Seminar Abstract:
Machine learning (ML) models have emerged as powerful tools for scientific discovery. Leveraging modern computing hardware allows for the generation of large data sets which can be used to train accurate, generalizable models to predict the physico-chemical behavior of molecular systems. However, the predictive power of such models is bounded by how chemical knowledge is encoded within the model. Unlike general-purpose neural networks, which treat molecular data as abstract numerical arrays, chemically-informed architectures incorporate physical and structural constraints directly into their mathematical form. This talk examines the design principles behind such architectures and traces their application across different intra- and intermolecular scales of organization.
At the level of individual molecules, graph neural networks represent atoms as nodes and bonds as edges, propagating information through the molecular graph in a manner that mirrors molecular topology. We will examine the results of different parameterizations of this information in the context of predicting bond dissociation enthalpies and adiabatic singlet-triplet excitation energies, and present novel analytic tools which connect learned model behaviors with chemical intuition.

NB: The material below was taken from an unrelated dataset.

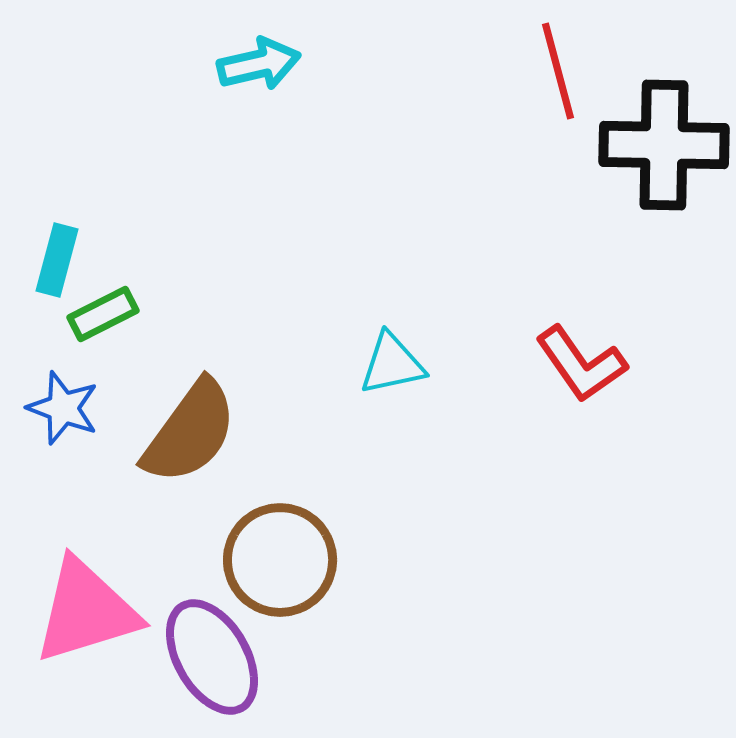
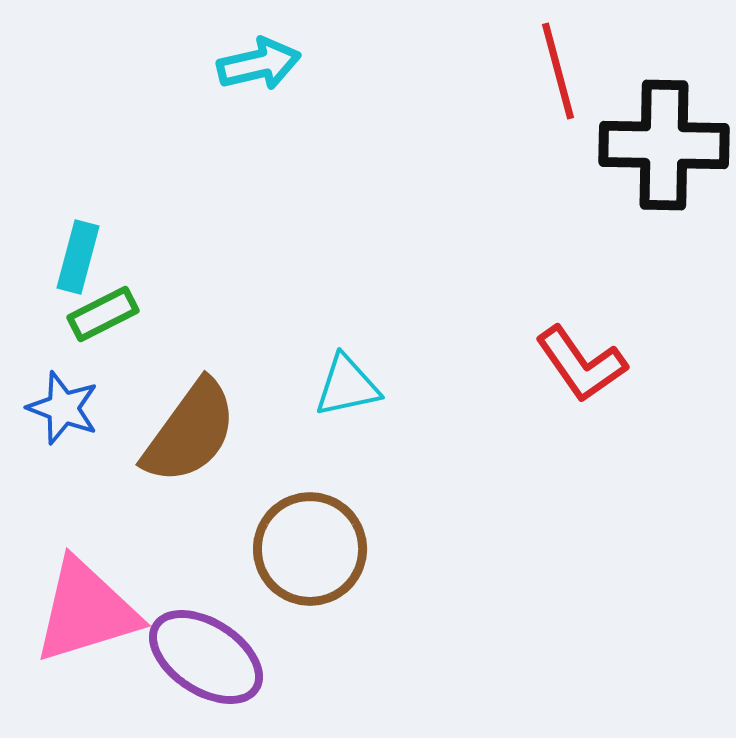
cyan rectangle: moved 21 px right, 3 px up
cyan triangle: moved 45 px left, 22 px down
brown circle: moved 30 px right, 11 px up
purple ellipse: moved 6 px left; rotated 27 degrees counterclockwise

We then extend this approach to predict the interaction behaviors of molecular species with their surroundings. We show that learned mixing operators mirroring established chemical intuition can reliably predict nonlinear blending behavior, and introduce a new tool inspired by operator symmetrization to analyze this interaction.
Lastly, we will demonstrate how advances in ML algorithm design can enable the accurate prediction of properties which are not possible to simulate through conventional means. By adapting techniques from computational topology and geometric deep learning, we construct a novel neural network architecture capable of predicting protein solubility from predicted protein structures. We show that the model’s internal representations of protein structure align with those obtained through conventional molecular dynamics simulations.
Taken together, these results reflect a common organizing principle: the most transferable and physically meaningful models are those whose structures recapitulate the interactions that govern chemical behavior.